Des airs rares du "premier Verdi"

Un CD très intéressant: celui d'airs de Verdi et aussi de Donizetti par le ténor américain Michael Fabiano. Un Fabiano pas encore si connu en France, même s'il chante couramment en Europe (à Vienne et Paris au printemps) Son Cd est d'abord très bien conçu de par son programme: foin des grands héros verdiens, ni Don Carlos ni Otello, ni l'Alfredo de Traviata ni le Manrico du Trouvère. A peine le 'tube" de Rigoletto, La donna e mobile qui est d'ailleurs chanté sans grande conviction, même l'orchestre est routinier!

Mais au contraire des airs rares, en particulier du "premier Verdi", celui qui précède la trilogie géniale Rigoletto-Trouvère-Traviata, et l'on se rend compte, même si l'on ne juge pas des oeuvres peu connues sur un seul extrait, aussi bien choisi soit-il, que Verdi avait déjà avant la quarantaine un sacré talen

Michael Fabiano C) Jiyang Chen

Et trois Donizetti aussi

Même chose pour les trois Donizetti qui s'intercalent. Pas de Una furtiva lacrima, son morceau le plus célèbre pour ténor, mais le Veleno è l'aura ch'io respiro (Empoisonné est l'air que je respire) d'un Poliuto qui ne hante pas les scènes d'opéra (et Fabiano mène cet air qui pourrait appartenir au jeune Verdi avec toute l'énergie requise) Et encore un Alma soave e cara de Maria de Rohan (jolie flûte), tout en retenue blessée, d'un homme qui semble courir à la mort. L'extrait de Lucia di Lamermoor (Tomba degli avi miei / Tombe de mes ancêtres) chanté par Edgardo manquant un peu de caractérisation et même de violence.
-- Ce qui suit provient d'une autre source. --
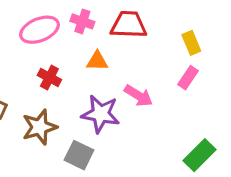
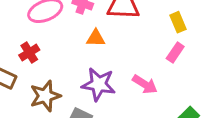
red cross: (49, 78) -> (29, 53), moved, turned 30
pink arrow: (139, 96) -> (145, 84), moved

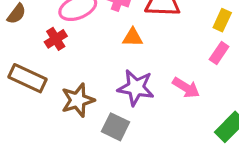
yellow rectangle: (178, 22) -> (222, 20), turned 48
red cross: (29, 53) -> (56, 39), moved

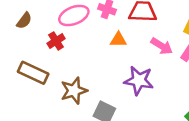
purple star: (136, 88) -> (139, 80), moved
pink arrow: (186, 88) -> (162, 46), moved

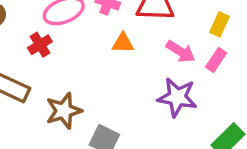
purple star: (139, 80) -> (177, 97), moved

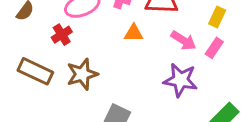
brown star: (64, 111) -> (82, 74), moved

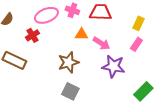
pink arrow: (183, 40) -> (101, 43), moved
brown star: (82, 74) -> (68, 62), moved

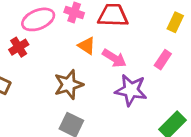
yellow rectangle: (138, 23) -> (175, 22), moved
orange triangle: (81, 34) -> (87, 46), turned 32

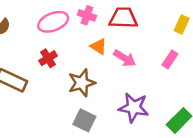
red cross: (19, 47) -> (48, 58), moved
purple star: (131, 90) -> (134, 107), moved

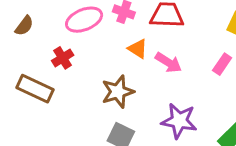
red cross: (48, 58) -> (63, 58), moved

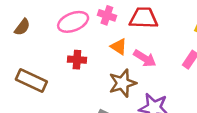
red cross: (63, 58) -> (77, 60), moved, turned 36
brown star: (118, 92) -> (123, 83), moved

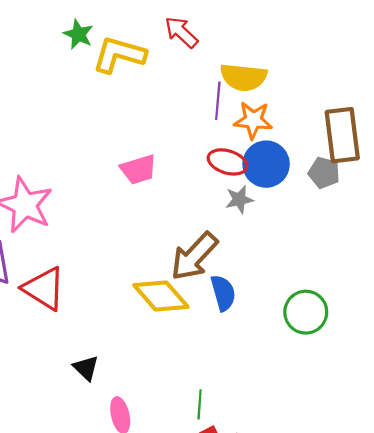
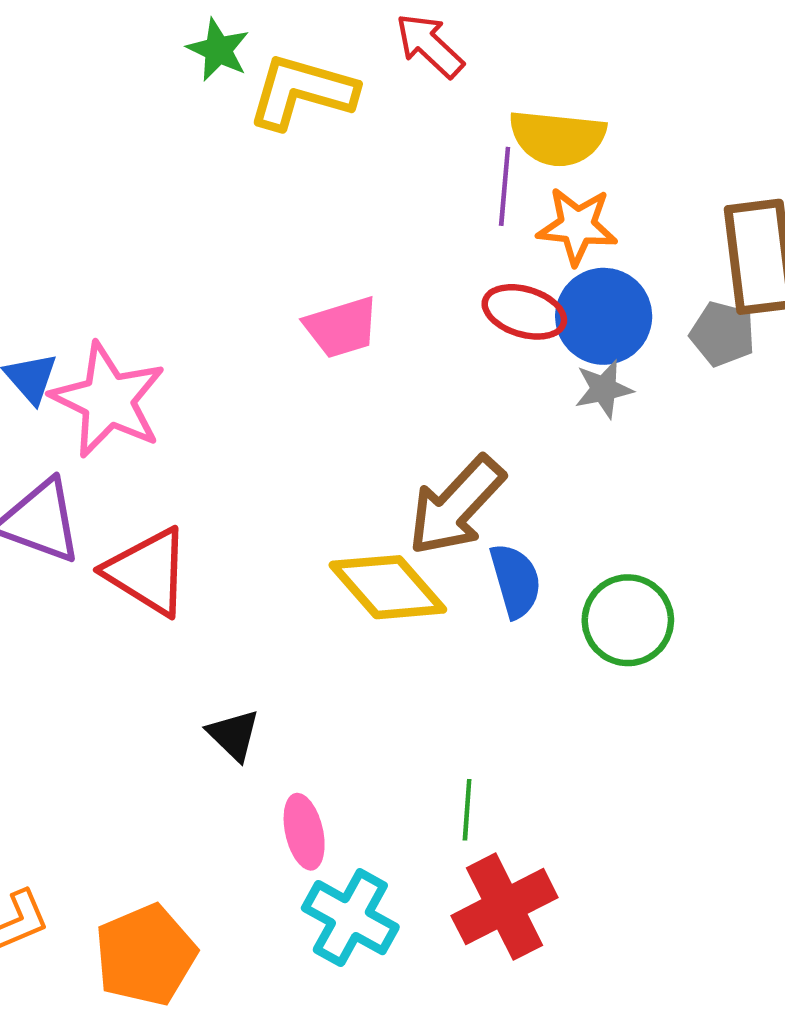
gray star: (239, 199) -> (604, 389), moved
green circle: (306, 312) -> (628, 620), moved

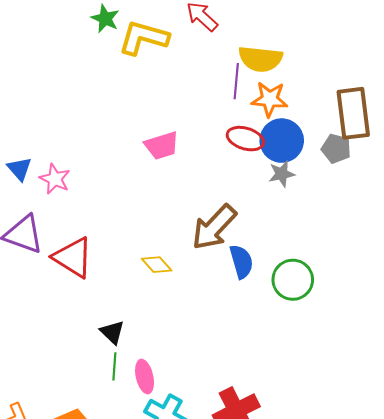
pink star: (108, 400) -> (55, 179), size x0.6
yellow diamond: (388, 587) -> (157, 265), moved, size x0.6
green line: (467, 810) -> (114, 366), moved

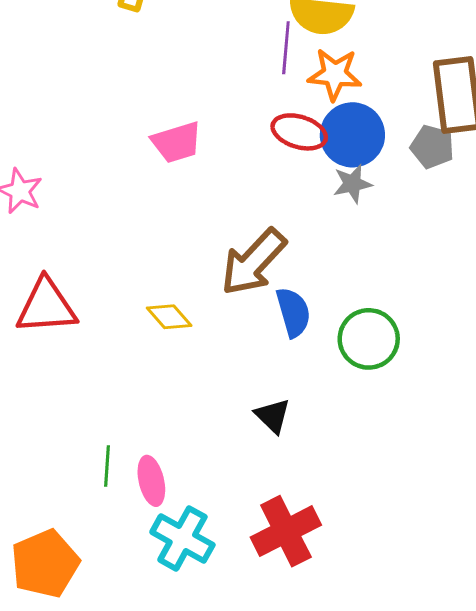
red triangle: (73, 258) -> (46, 306), turned -36
black triangle: (112, 332) -> (273, 416), moved

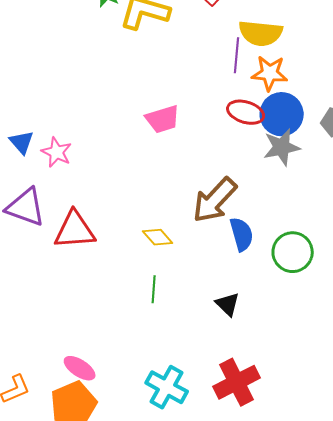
gray star: (352, 184) -> (282, 147), size x1.4
green line: (107, 466) -> (154, 289), moved
pink ellipse: (151, 481) -> (80, 368), moved, turned -44

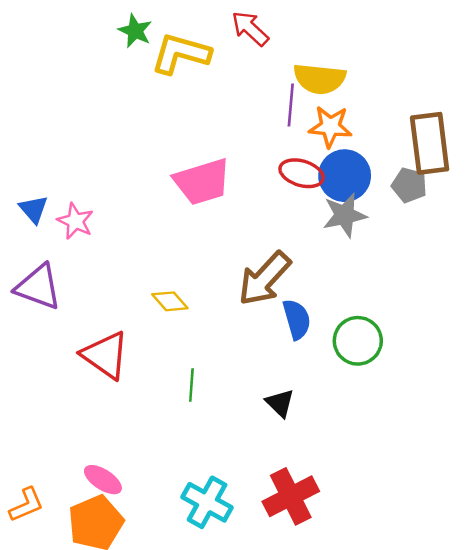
pink trapezoid: (163, 119) -> (202, 182), size x1.4
red triangle: (75, 230) -> (105, 355), moved, turned 39
yellow diamond: (158, 237) -> (170, 301), moved

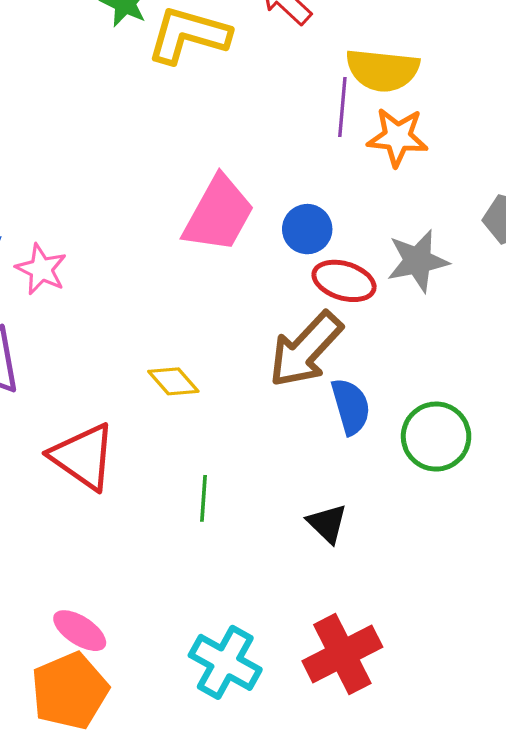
red ellipse: (302, 173) -> (344, 281), moved
blue circle: (345, 176) -> (307, 229), moved, size x0.7
pink trapezoid: (202, 182) -> (219, 214), turned -44

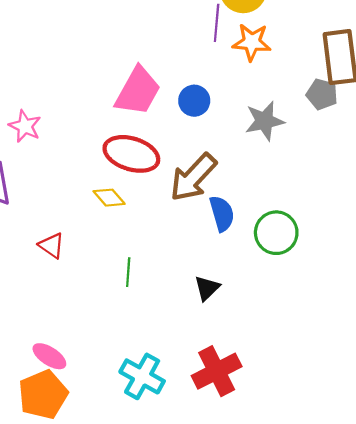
red ellipse: (344, 281) -> (131, 154), moved, size x1.4
red triangle: (83, 457) -> (52, 245), size x0.6
black triangle: (327, 524) -> (207, 288), turned 32

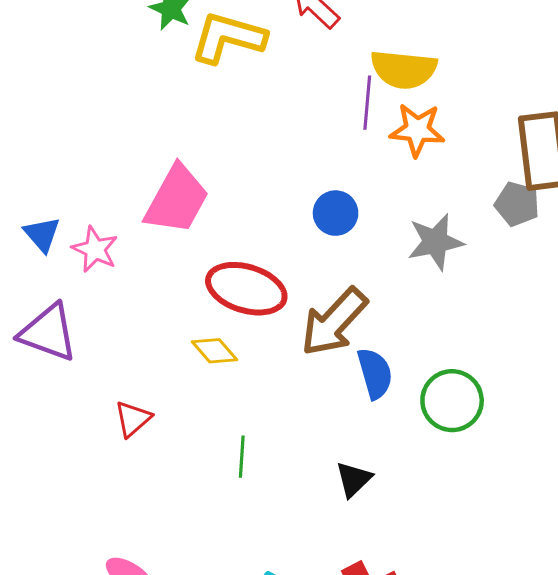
pink trapezoid: (138, 91) -> (177, 199), moved
red triangle: (52, 245) -> (133, 419), turned 44

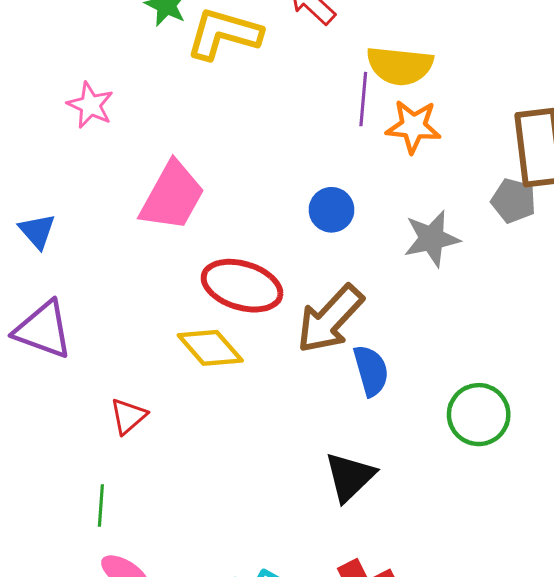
pink star: (95, 249) -> (90, 105), moved
yellow diamond: (215, 351) -> (210, 348), size x1.4
green circle: (452, 401) -> (479, 415), moved
green line: (242, 457) -> (101, 506), moved
black triangle: (354, 479) -> (350, 477), size x1.4

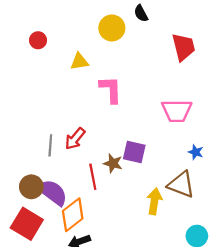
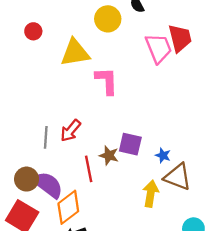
yellow triangle: (79, 62) -> (75, 53), size x1.6
pink trapezoid: (177, 111) -> (158, 48), moved, turned -112
blue star: (196, 152) -> (163, 155), moved

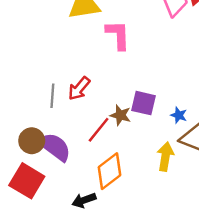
red line: (89, 169) -> (99, 130), turned 50
orange diamond: (68, 207) -> (109, 171), moved

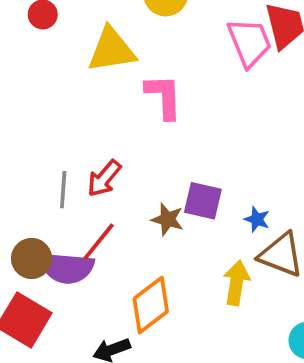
red line: (99, 130) -> (99, 242), moved
purple semicircle: (55, 147) -> (67, 268), turned 148

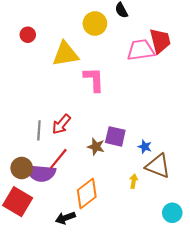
pink trapezoid: (249, 42) -> (141, 50), turned -76
yellow arrow: (236, 283) -> (134, 181), size x0.6

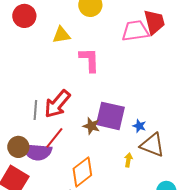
red circle: (28, 35) -> (24, 16), size x1.5
yellow triangle: (65, 54) -> (61, 35), size x0.7
red arrow: (61, 124) -> (57, 104), size x1.4
purple square: (115, 136) -> (110, 116), size x1.4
Un timbre clair, une belle présence

Revenons à Verdi. Le ténor Fabiano, sans atteindre les sommets d'un Alagna hier ou d'un Kaufmann, fait excellente figure parmi ses pairs: le timbre est clair, l'émission égale, la ligne de chant bien souple et la vaillance  au rendez-vous -il en faut dans ces rôles toujours exigeants qui demandent aussi, chez Verdi, une "masculinité" à laquelle on ne pense pas toujours et qui doit être présente, suintante même (moins peut-être chez un Don Carlos ou un Alfredo), pour rendre le personnage crédible.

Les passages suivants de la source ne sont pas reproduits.